La seconde idée serait de prendre exemple sur la Ligue des champions, et le modèle éliminatoire qu’elle a mis en place à l’orée de la saison 2024/2025 : une poule unique qui réunirait les cinquante-cinq nations de l’UEFA, dix à quinze rencontres pour chacune afin d’établir un classement qui qualifierait les mieux classées à un moment T.
L’idée ne manque pas de charme et a fait ses preuves en Ligue des champions : elle permet de créer des “affiches” sans mettre en péril le destin des deux équipes opposées. Cela reste une solution bien fragile. Le public ne sera jamais dupe de l’artificialité de ces affiches. Pour qu’un match de football passionne la foule, il faut une mise à mort. L’une des deux équipes doit tomber, quitte à faire pleurer tout un pays.
Où sont les France-Pays-Bas d’antan ?
La phase éliminatoire des Coupes du monde existe depuis 1934, précisément depuis que le nombre d’équipes inscrites est supérieur au nombre de participants à la phase finale. Très vite l’Europe a adopté un système d’éliminatoires par poule, d’autant plus palpitant que les places pour la phase finale sont, à l’époque, assez chères (même si l’Europe a toujours été privilégiée). Il est à noter que chaque confédération organise ses éliminatoires comme elle l’entend. La Conmebol, confédération sud-américaine, a souvent procédé à un championnat intégral réunissant dix nations affiliées. Les autres confédérations privilégient les groupes de quatre à six équipes, y compris l’Afrique qui avait longtemps opté pour une formule par élimination directe en matchs aller-retour.
Aujourd’hui, les éliminatoires n’enflamment plus le Vieux continent. Il n’existe plus de France-Pays-Bas 1981 ou même de France-Bulgarie 1993 pour mobiliser le pays. Il faut passer par les barrages façon France-Irlande 2009 ou France-Ukraine 2013 pour retrouver un peu de frissons. L’élargissement du nombre d’équipes en phases finales (seize équipes européennes sont attendues lors de la prochaine Coupe du monde) affaiblit inévitablement l’intérêt pour cette phase préliminaire.

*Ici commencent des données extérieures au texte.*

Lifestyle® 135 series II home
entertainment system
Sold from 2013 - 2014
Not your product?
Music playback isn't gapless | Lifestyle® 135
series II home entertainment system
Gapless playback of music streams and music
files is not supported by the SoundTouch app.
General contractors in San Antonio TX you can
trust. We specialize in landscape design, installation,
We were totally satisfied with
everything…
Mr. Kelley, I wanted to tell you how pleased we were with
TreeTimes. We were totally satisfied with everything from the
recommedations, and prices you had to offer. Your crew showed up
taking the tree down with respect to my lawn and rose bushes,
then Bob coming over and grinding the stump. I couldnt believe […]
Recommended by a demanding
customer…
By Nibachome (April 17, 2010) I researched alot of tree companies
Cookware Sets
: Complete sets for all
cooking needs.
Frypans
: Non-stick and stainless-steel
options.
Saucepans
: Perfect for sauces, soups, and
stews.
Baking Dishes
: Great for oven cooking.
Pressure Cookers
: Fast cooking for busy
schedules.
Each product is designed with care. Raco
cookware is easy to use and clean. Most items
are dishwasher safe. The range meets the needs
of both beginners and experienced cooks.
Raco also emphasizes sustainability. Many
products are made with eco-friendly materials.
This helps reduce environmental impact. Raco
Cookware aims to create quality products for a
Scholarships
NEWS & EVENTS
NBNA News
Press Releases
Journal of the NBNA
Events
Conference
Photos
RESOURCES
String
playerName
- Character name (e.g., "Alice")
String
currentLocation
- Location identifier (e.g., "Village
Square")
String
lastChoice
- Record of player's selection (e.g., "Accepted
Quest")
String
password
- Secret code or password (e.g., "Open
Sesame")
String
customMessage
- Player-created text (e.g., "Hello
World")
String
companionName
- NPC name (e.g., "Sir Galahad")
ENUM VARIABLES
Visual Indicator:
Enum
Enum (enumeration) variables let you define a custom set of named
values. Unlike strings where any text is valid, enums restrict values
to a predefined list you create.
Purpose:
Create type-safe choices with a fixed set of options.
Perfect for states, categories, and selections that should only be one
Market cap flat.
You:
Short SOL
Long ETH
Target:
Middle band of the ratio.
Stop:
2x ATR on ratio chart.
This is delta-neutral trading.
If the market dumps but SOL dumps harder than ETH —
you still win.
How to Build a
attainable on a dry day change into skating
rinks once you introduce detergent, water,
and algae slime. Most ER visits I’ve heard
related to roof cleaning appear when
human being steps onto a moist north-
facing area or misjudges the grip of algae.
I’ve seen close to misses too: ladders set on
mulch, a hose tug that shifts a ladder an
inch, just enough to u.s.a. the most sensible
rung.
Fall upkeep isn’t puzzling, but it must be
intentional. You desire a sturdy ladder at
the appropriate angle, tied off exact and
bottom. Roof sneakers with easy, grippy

La nouvelle formule, si elle est adoptée par l’UEFA, sera appliquée à partir de 2028 pour la Coupe du monde 2030. Il est à craindre qu’elle ne résolve que partiellement le problème. Il est pourtant nécessaire de sauvegarder l’intérêt pour les épreuves de sélections nationales, qui perd beaucoup de terrain ces dernières années au profit des épreuves de clubs. Et ce n’est pas en gonflant le nombre d’équipes en phases finales que l’on réglera ce problème, bien au contraire.